Ofgem Turns Down Shetland Subsea Link Proposal
- Business & Finance
Ofgem has decided to reject a proposal by National Grid Shetland Link and Aggreko to build a subsea electricity distribution link from Shetland to mainland Great Britain.
Scottish and Southern Energy Networks (SSEN), the system operator for Shetland, recommended the proposal in May following a competitive process and in July Ofgem launched a consultation on the costs of it.
Ofgem agrees that the companies made an efficient business case to develop the link. However, since then two major developments have changed the case for the proposed link.
- A change made in July 2017 at EU level to a document that sits under the Industrial Emissions Directive (IED) means that tougher emissions targets which were due to apply to Lerwick Power Station from 2020 will now only apply from 2030. This view is supported by the Scottish Environment Protection Agency (SEPA).
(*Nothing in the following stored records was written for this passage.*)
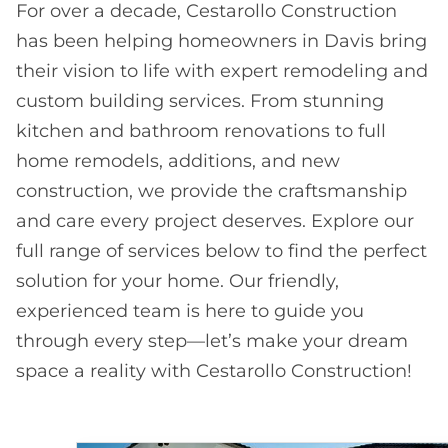
For over a decade, Cestarollo Construction
has been helping homeowners in Davis bring
their vision to life with expert remodeling and
custom building services. From stunning
kitchen and bathroom renovations to full
home remodels, additions, and new
construction, we provide the craftsmanship
and care every project deserves. Explore our
full range of services below to find the perfect
solution for your home. Our friendly,
experienced team is here to guide you
through every step—let’s make your dream
space a reality with Cestarollo Construction!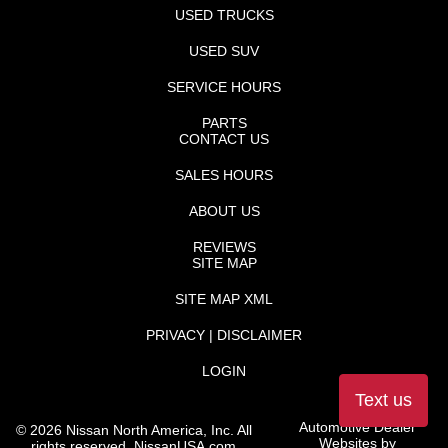
USED TRUCKS
USED SUV
SERVICE HOURS
PARTS
CONTACT US
SALES HOURS
ABOUT US
REVIEWS
SITE MAP
SITE MAP XML
PRIVACY | DISCLAIMER
LOGIN
Text us
Automotive Dealer
©
2026
Nissan North America, Inc. All
Websites by
rights reserved.
NissanUSA.com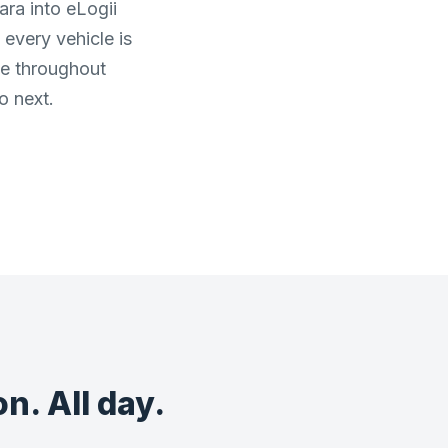
ara into eLogii
every vehicle is
ge throughout
o next.
n. All day.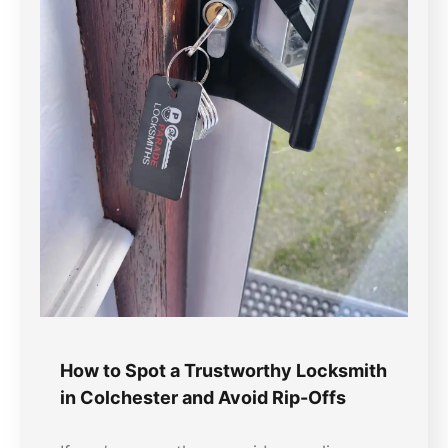
How to Spot a Trustworthy Locksmith
in Colchester and Avoid Rip-Offs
- In October 2017, the Government announced that, subject to receiving State Aid approval, wind farms on remote islands such as Shetland will be eligible to compete for a Contract for Difference (CfD) in the next auction for less established technologies planned for 2019.
In light of the changes under the IED, Ofgem sought assurance from SSEN that security of supply on Shetland could be maintained until at least 2025. SSEN confirmed that with targeted investment, security of supply could be provided until 2025 through a combination of Lerwick Power Station and additional supporting measures. This can be done at a cost that is significantly below that of the National Grid Shetland Link Ltd and Aggreko solution. This also allows for the possibility of further savings being realised if a more integrated solution comes forward, notably if a transmission link is needed following the next CfD round.